■ Required action: Your reply should hold every entry below exactly as written and none of the pictures.

★ ★ ★ ★ ★

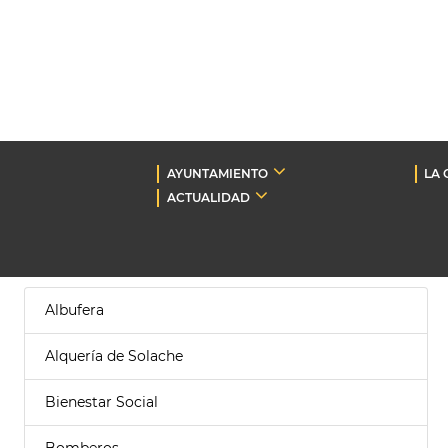
AYUNTAMIENTO
LA 
ACTUALIDAD
Albufera
Alquería de Solache
Bienestar Social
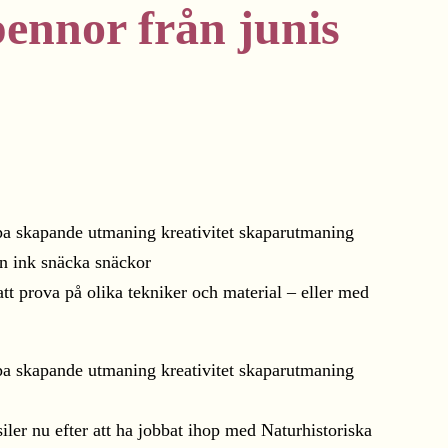
pennor från junis
tt prova på olika tekniker och material – eller med
siler nu efter att ha jobbat ihop med Naturhistoriska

★ ★ ★ ★ ★

■ Solution for this exercise:
AYUNTAMIENTO
LA 
ACTUALIDAD
Albufera
Alquería de Solache
Bienestar Social
pennor från junis
tt prova på olika tekniker och material – eller med
siler nu efter att ha jobbat ihop med Naturhistoriska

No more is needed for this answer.